Depuis trente ans seulement, il s’est fait une grande & importante révolution dans nos idées. L’opinion publique a aujourd’hui en Europe une force prépondérante, à laquelle on ne résiste pas : ainsi, en estimant le progrès des lumieres & le changement qu’elles doivent enfanter, il est permis d’espérer qu’elles apporteront au monde le plus grand bien, & que les tyrans de toute espece frémiront devant ce cri universel qui retentit & se prolonge pour remplir & éveiller l’Europe.

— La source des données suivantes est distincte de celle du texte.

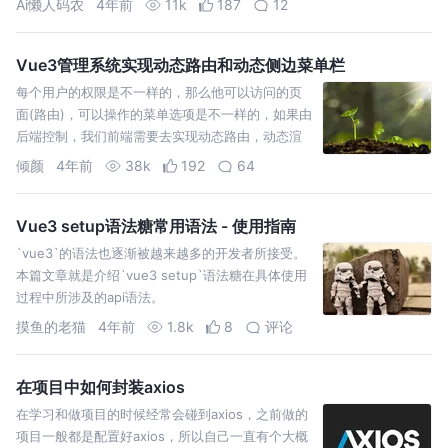
Ai懒人码农
4年前
11k
187
12
范，
Vue3管理系统实现动态路由和动态侧边菜单栏
每个用户的权限是不一样的，那么他可以访问的页
面(路由)，可以操作的菜单选项是不一样的，如果由
后端控制，我们前端需要去实现动态路由，动态渲
染侧边菜单栏。
倾颜
4年前
38k
192
64
Vue3 setup语法糖常用语法 - 使用指南
`vue3`的语法也逐渐被越来越多的开发者所接受。
本篇文章就是介绍`vue3 setup`语法糖在具体使用
过程中所涉及的api语法。
摸鱼的老猫
4年前
1.8k
8
评论
在项目中如何封装axios
在学习和做项目的时候经常会碰到axios，之前做的
项目一般都是配置好axios，所以自己一直有个大概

C’est par le moyen des lettres & des écrivains que les idées saines, depuis trente ans, ont parcouru avec rapidité toutes les provinces de la France, qu’il s’y est formé d’excellens esprits dans la magistrature. Tous les citoyens éclairés agissent aujourd’hui presque dans le même sens. Les idées nouvelles ont circulé sans effort ; tout ce qui est relatif à l’instruction est adopté courageusement. L’esprit d’observation enfin, qui se répand de toutes parts, nous promet les mêmes avantages dont jouissent quelques-uns de nos heureux voisins.

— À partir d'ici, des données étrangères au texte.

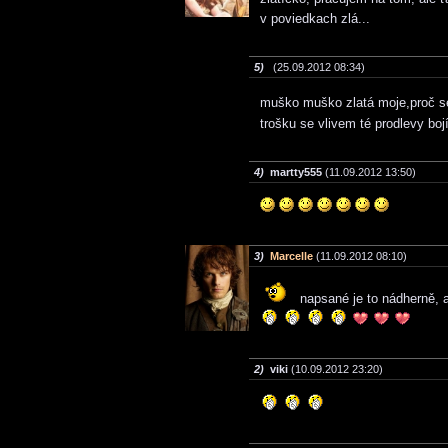
v poviedkach zlá...
5)
(25.09.2012 08:34)
muško muško zlatá moje,proč s
trošku se vlivem té prodlevy boj
4)
martty555
(11.09.2012 13:50)
3)
Marcelle
(11.09.2012 08:10)
napsané je to nádherně, a
2)
viki
(10.09.2012 23:20)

Les écrivains ont répandu des trésors véritables, en nous donnant des idées plus saines, plus douces, en nous inspirant les vertus faciles & indulgentes qui forment & embellissent la société. Les extendeurs en morale ont paru ne point connoître l’homme & irriter ses passions, au lieu de les rendre calmes & modérées. La pente, enfin, que les lettres suivent depuis quelques années, deviendra utile à l’humanité ; & ceux qui ne croient pas à leur salutaire influence, sont ou des aveugles ou des hypocrites.

L’influence des écrivains est telle qu’ils peuvent aujourd’hui annoncer leur pouvoir, & ne point déguiser l’autorité légitime qu’ils ont sur les esprits. Affermis sur la base de l’intérêt public & de la connoissance réelle de l’homme, ils dirigeront les idées nationales ; les volontés particulieres sont entre leurs mains. La morale est devenue l’étude principale des bons esprits ; la gloire littéraire semble destinée dorénavant à quiconque plaidera d’une voix plus ferme les intérêts des nations. Les écrivains, pénétrés de ces fonctions augustes, seront jaloux de répondre à l’importance du dépôt ; & l’on voit déjà la vérité courageuse s’élancer de tous les points. Il est à présumer que cette tendance générale produira une révolution heureuse.